Vanessa Smith

Vanesa Smith – an appreciation

from the Parish Magazine, November 2003

Vanessa’s sudden and totally unexpected death on 8th September, after running the Post Office that morning, then shopping with Richard in Eastleigh, stunned us all. It must have been some reassurance to Frank and Richard in their devastating loss that so many came to stand alongside them at her funeral in All Saints’ Church on 26th.

Vanessa was born fifty years ago. Her father was in the RAF so her early years were spent moving between distant places – Singapore, Australia – before they settled in Winchester, coming to live in Chesil Street, where thirty three years ago, as a teenager, she met Frank whose family lived there too.
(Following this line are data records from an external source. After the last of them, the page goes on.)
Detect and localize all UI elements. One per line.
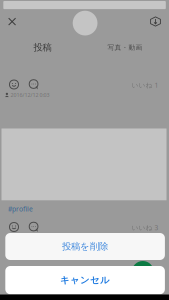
- button[interactable]: Download: [146, 12, 166, 32]
- button[interactable]: Comment: [27, 222, 41, 232]
- staticText: 2016/12/12 0:03: [11, 91, 50, 98]
- staticText: #profile: [8, 204, 33, 213]
- staticText: いいね 1: [131, 81, 158, 90]
- button[interactable]: Reaction: [7, 222, 21, 232]
- button[interactable]: Reaction: [7, 80, 21, 90]
- button[interactable]: Comment: [27, 80, 41, 90]
- staticText: いいね 3: [131, 223, 158, 232]
- button[interactable]: 投稿: [0, 40, 84, 54]
- button[interactable]: 投稿を削除: [5, 233, 165, 260]
- staticText: 投稿: [34, 42, 52, 53]
- staticText: 投稿を削除: [62, 241, 108, 252]
- button[interactable]: Close: [2, 12, 22, 32]
- button[interactable]: 写真・動画: [82, 40, 168, 54]
- staticText: 写真・動画: [108, 43, 142, 52]
- button[interactable]: キャンセル: [5, 266, 165, 294]
- staticText: キャンセル: [60, 274, 110, 286]
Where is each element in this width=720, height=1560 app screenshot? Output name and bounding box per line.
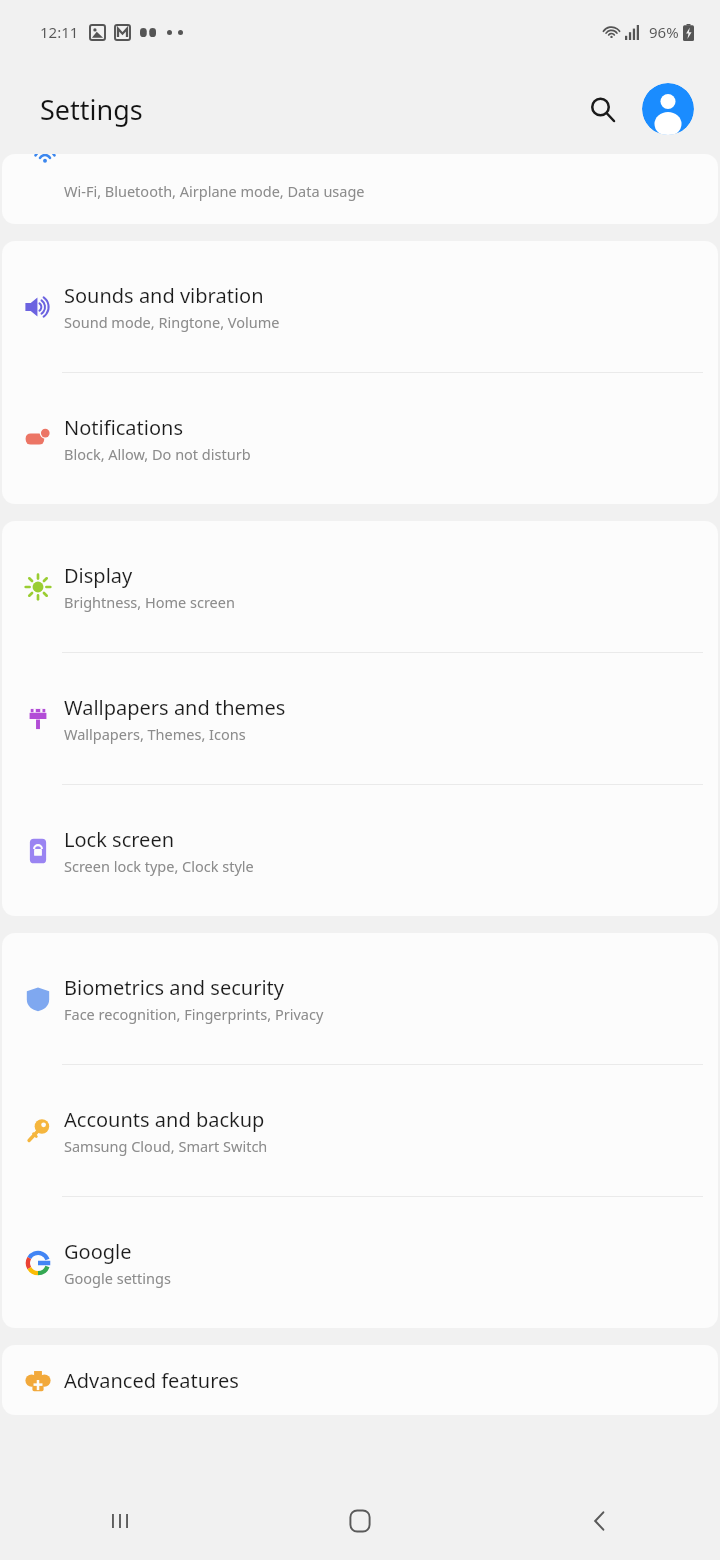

They were married in 1975 and lived in Fair Oak, Twyford and Owslebury before moving, with two year old Richard, to Shawford in 1988.

Vanessa loved this part of the world. Most of us will have met her, walking with Daisy, ‘the best kept dog in Shawford’, along our footpaths, and such encounters would always be cheerful, seldom without sharing an observation or a joke. She knew many of us by name and had a great sense of community. When the route between Shawford and Compton was disrupted by the M3 works, so that the children couldn’t walk over to school, it was Vanessa’s initiative that arranged for them to be ferried round via Twyford in a school bus.

Her hard work served our community in many ways, especially, of course in caretaking – taking care—of the Parish Hall—a job which expanded as its facilities and usage were developed to become the focus of activities here, and increasingly, further afield. Those arranging functions were always treated with courtesy and helpfulness. Nothing was too much trouble. Vanessa would go out of her way to help, and accommodate their requirements. That same spirit of helpfulness, of not letting anyone down, led, as we know, to her volunteering to continue a Post Office service when Joy Gibson retired in 1996, initially, and uncomfortably in the cloakroom at the Parish Hall, until the premises were converted and officially designated as a Post Office for twice weekly sessions. Any doubts that she might not be up to coping with the intricacies of Post Office bureaucracy were soon dispelled by her self-effacing efficiency and calm competence. Early experience in business and accountancy stood her in good stead. Her willingness to tackle fresh developments involving new technology was characteristic of one who enjoyed new challenges and met them ‘head on’. She took on computers with determination — although not without difficulty and persistence. Petty restrictions were met with unflappable patience and good humour. Vanessa was always polite, combining duty with a natural courtesy and grace.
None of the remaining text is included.